Tips to boost MSA compliance
01 May 2019
The Nolan name is synonymous with beef, with links across the supply chain, including production, processing at the family-run Nolan Meats, and involvement in industry taskforces.
Nolan Meats director Terry Nolan was on the Meat Standards Australia (MSA) steering committee at its inception in 1997 and is a current member of the MSA Beef Taskforce, so he has a solid understanding about breeding and managing cattle that stack up against the MSA grading system.
Using carcase feedback
A pen of the Nolans’ home-bred steers won the medium trade grainfed (180–269kg) category in the National Beef Carcase Competition at the Beef Australia 2018 expo, which assessed cattle against market specifications, lean meat yield and the MSA Index for predicted eating quality.
The family uses carcase competitions to benchmark their commercial herd, which runs alongside a small Blonde d’Aquitaine stud at their Cinnabar breeding property and on land around their Gympie processing plant.
The Nolans' commercial herd is a Brahman cross base, to manage the tick-favouring coastal conditions, with Blonde d’Aquitaine sires preferred to produce cattle for a premium grainfed market.

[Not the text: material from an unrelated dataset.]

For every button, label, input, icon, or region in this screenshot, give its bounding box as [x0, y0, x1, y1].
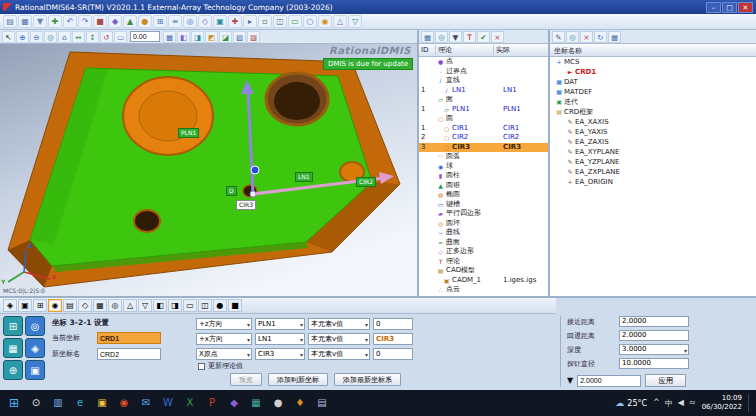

Terry said MSA scores are important from a processor’s perspective to ensure a consistent product, and are used to underpin two Nolan Meats brands. For example, yearling cattle directed into the Nolan Private Selection brand need to have a pH of 5.50–5.60 and an ossification score of 100–110.
Boosting MSA compliance
“While there is no silver bullet, there are lots of tools producers can use to achieve MSA compliance,” Terry said.
The Nolans select for fast-growing cattle with good length of carcase and target a fat range of 5–12mm of fat at the P8 (rump) site.
They back up selection for carcase traits, fertility and temperament with feeding and low-stress stock-handling strategies to optimise eating quality of the end product.
Nutrition begins with the breeders, especially heifers, to ensure they cycle at 14 months to calve at two years.
The Nolans use rotational grazing and utilise improved pastures at their Gympie farm, which are irrigated by waste water from their Gympie processing plant.
Cows are joined in late September to calve in mid-winter, and then calves are yard-weaned in April/May in the Nolans’ Wide Bay Feedlot.
Terry’s compliance toolbox also includes well designed stockyards for easier handling, and only transporting cattle on trucks with airbag suspension to further reduce stress.